Call these equations A and B. Do the same operations on equations 2 and 3, call these C and D.
Now dividing B and D gives $$\tan \beta_l=\frac{F_x-M_z}{F_z-M_x}$$ Squaring and adding the same gives $$4\omega_l^4=(F_x-M_z)^2+(F_z-M_x)^2$$
Now do the same set of operations on equations A and C and you're done.

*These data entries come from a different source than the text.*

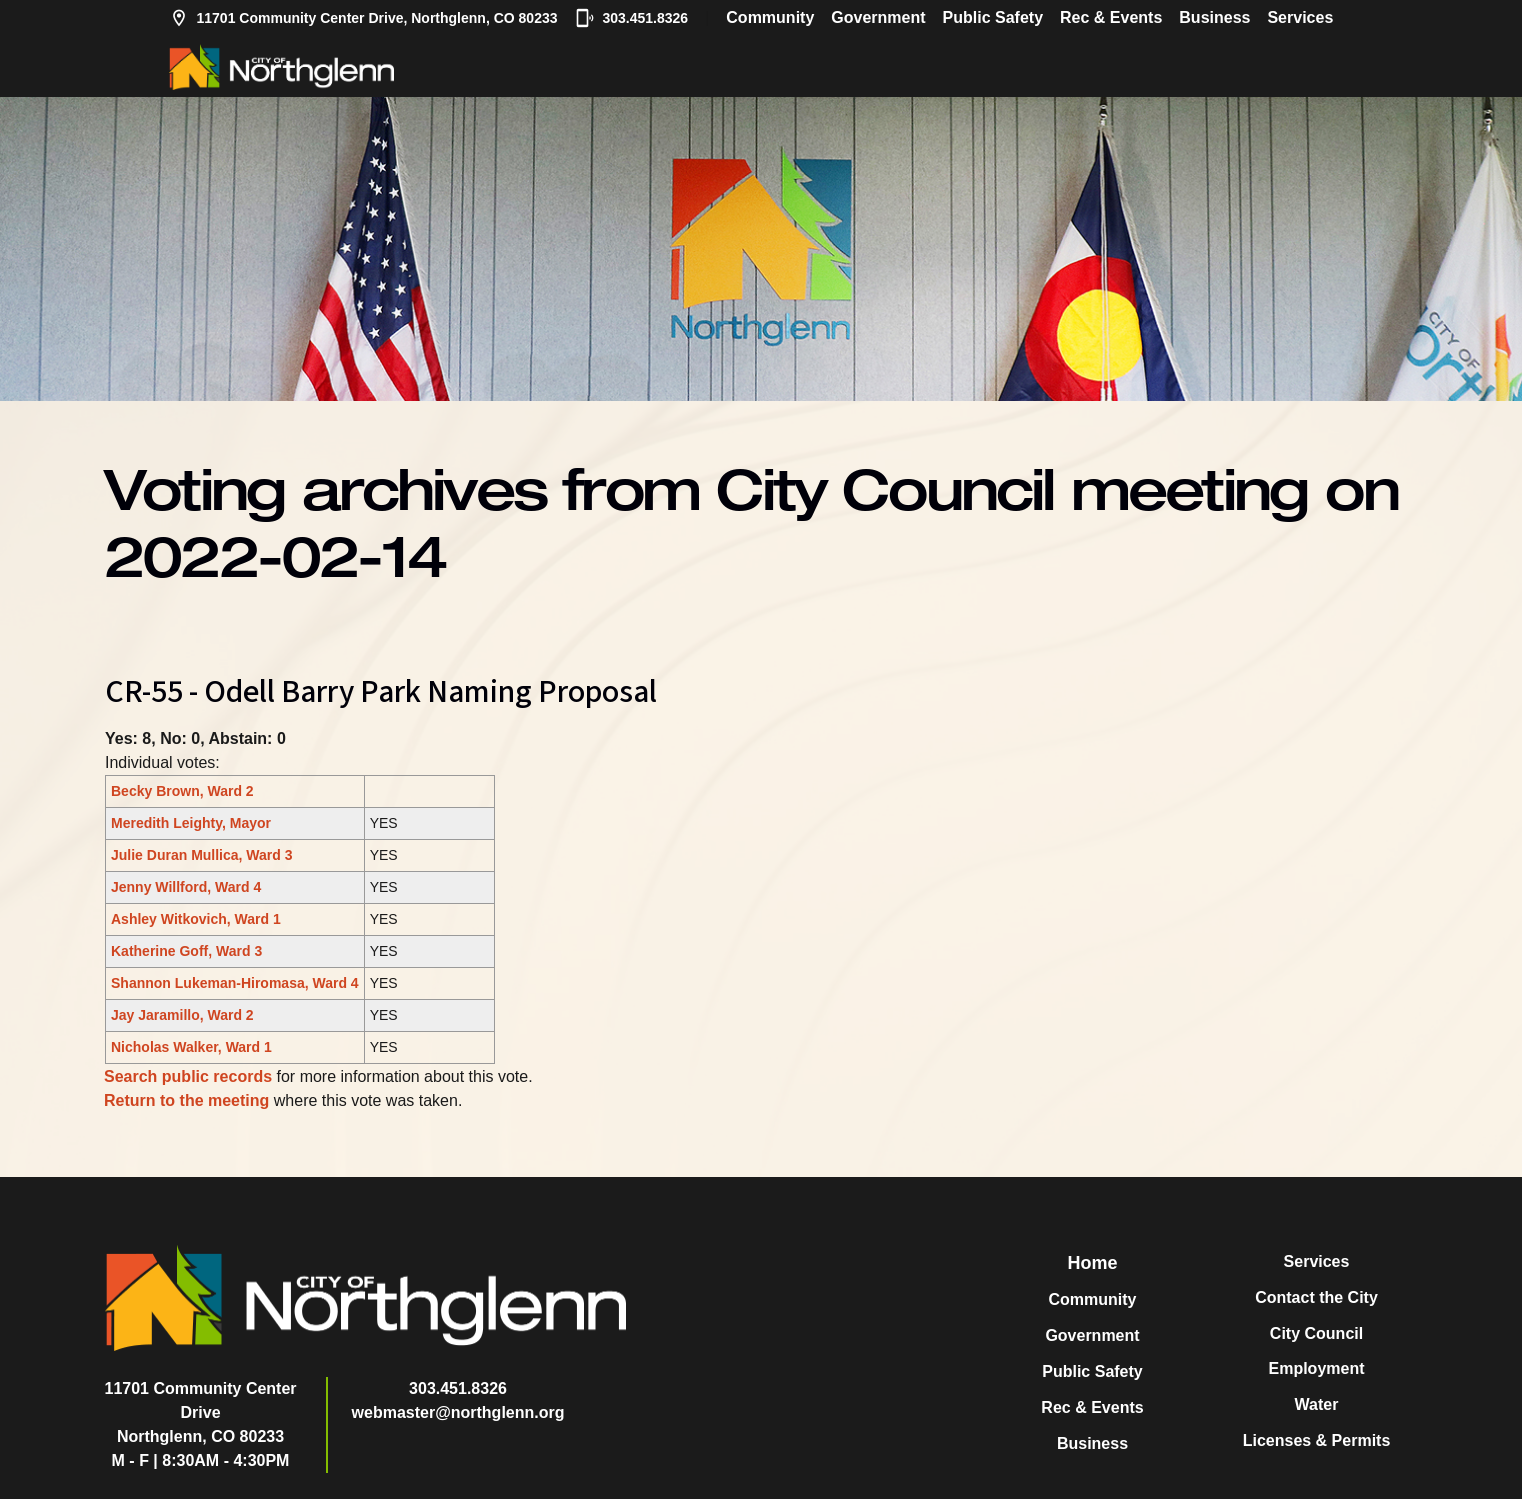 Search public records (188, 1076)
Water (1317, 1404)
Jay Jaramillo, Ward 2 (182, 1015)
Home (1092, 1263)
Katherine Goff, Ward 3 (186, 951)
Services (1300, 17)
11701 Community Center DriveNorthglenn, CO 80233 (201, 1412)
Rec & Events (1111, 17)
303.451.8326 (632, 18)
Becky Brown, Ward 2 (182, 791)
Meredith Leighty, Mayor (191, 823)
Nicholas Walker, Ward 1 (191, 1047)
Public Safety (993, 17)
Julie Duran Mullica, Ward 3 (202, 855)
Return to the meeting (186, 1100)
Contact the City (1316, 1297)
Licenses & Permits (1317, 1440)
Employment (1316, 1368)
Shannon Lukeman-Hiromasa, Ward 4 (235, 983)
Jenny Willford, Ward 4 (186, 887)
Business (1214, 17)
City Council (1316, 1333)
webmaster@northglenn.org (458, 1412)
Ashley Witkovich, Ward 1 (196, 919)
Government (878, 17)
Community (770, 17)
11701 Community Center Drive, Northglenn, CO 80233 (363, 18) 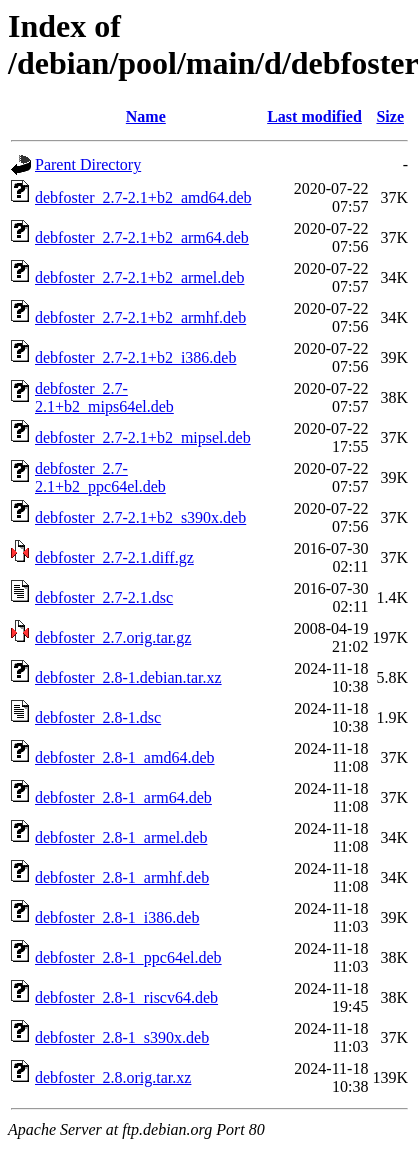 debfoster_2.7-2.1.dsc (104, 597)
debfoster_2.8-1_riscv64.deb (126, 997)
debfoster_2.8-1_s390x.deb (122, 1037)
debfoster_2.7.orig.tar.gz (113, 637)
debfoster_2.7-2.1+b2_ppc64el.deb (100, 477)
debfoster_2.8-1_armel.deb (121, 837)
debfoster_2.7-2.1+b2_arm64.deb (142, 237)
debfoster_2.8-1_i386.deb (117, 917)
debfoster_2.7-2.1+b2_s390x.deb (140, 517)
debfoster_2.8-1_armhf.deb (122, 877)
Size (390, 116)
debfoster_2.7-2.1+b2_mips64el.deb (104, 397)
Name (146, 116)
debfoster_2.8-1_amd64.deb (125, 757)
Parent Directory (88, 164)
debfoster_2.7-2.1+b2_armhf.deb (140, 317)
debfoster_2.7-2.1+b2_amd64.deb (143, 197)
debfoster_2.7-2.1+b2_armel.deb (139, 277)
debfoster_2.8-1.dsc (98, 717)
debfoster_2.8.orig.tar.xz (113, 1077)
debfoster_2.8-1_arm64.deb (123, 797)
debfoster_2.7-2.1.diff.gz (114, 557)
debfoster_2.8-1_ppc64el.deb (128, 957)
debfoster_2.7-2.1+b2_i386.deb (135, 357)
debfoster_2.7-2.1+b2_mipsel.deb (143, 437)
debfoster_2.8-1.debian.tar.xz (128, 677)
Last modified (314, 116)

Note that $$F_z + M_x = 2w_r^2\cos b_r$$ $$F_x + M_z = 2w_r^2\sin b_r$$
thus for $b_r$ and $w_r$ we have (dividing one equation by another, using $\sin ^2 \theta + \cos^2 \theta = 1$):
$$\tan b_r = \frac{F_x + M_z}{F_z + M_x}$$
$$4w_r^4 = (F_x + M_z)^2 + (F_z + M_x)^2$$
Note also that
$$F_z - M_x = 2w_l^2\cos b_l$$ $$F_x - M_z = 2w_1^2\sin b_l$$
thus for $b_l$ and $w_l$ we have
$$\tan b_l = \frac{F_x - M_z}{F_z - M_x}$$ $$ 4w_l^4 = (F_x - M_z)^2 + (F_z - M_x)^2$$
(As mentioned in the comments by OP, $M_y$ turns out to be unused indeed.)